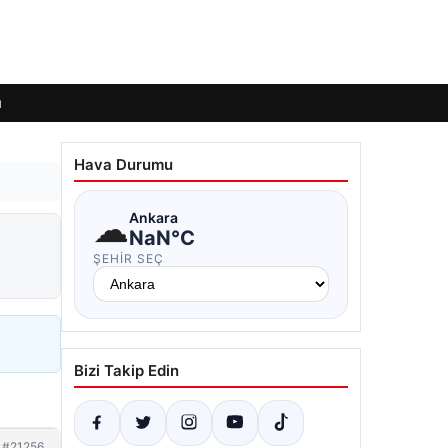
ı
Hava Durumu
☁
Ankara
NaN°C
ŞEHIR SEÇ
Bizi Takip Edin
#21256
***
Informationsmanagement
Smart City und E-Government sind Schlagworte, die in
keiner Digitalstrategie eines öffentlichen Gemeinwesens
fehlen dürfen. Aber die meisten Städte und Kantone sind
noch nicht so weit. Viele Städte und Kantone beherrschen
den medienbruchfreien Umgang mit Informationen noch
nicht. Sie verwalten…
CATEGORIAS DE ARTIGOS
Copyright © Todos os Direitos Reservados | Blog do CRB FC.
***
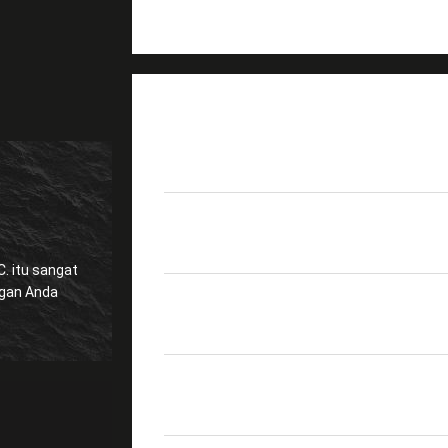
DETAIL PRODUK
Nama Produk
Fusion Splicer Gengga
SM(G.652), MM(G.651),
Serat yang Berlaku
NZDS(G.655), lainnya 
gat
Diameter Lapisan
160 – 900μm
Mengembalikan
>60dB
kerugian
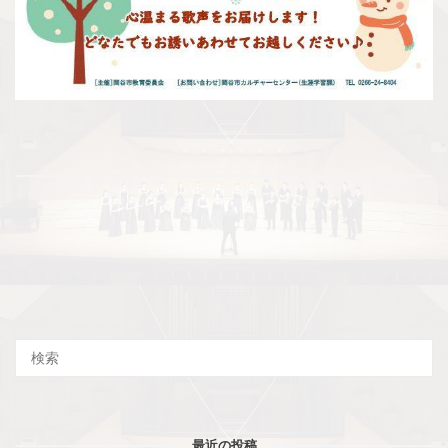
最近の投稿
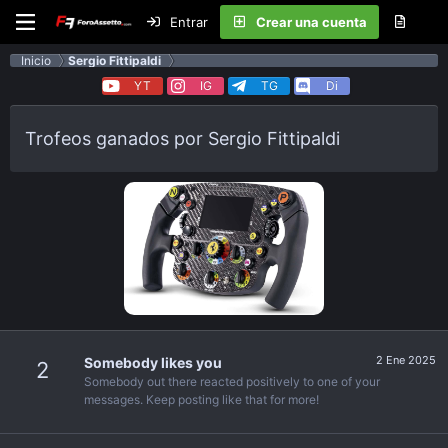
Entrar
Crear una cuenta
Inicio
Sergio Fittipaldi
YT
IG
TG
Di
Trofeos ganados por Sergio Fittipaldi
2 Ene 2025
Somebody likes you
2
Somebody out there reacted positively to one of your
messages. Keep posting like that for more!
***
▶ [TASK DESCRIPTION]: Among the entries above, the line containing "Smart City und", the line containing "Copyright © Todos", and all lines between them are to be restated word for word; nothing else belongs in the reply.

▶ [RESULT OF THE EXERCISE]:
Smart City und E-Government sind Schlagworte, die in
keiner Digitalstrategie eines öffentlichen Gemeinwesens
fehlen dürfen. Aber die meisten Städte und Kantone sind
noch nicht so weit. Viele Städte und Kantone beherrschen
den medienbruchfreien Umgang mit Informationen noch
nicht. Sie verwalten…
CATEGORIAS DE ARTIGOS
Copyright © Todos os Direitos Reservados | Blog do CRB FC.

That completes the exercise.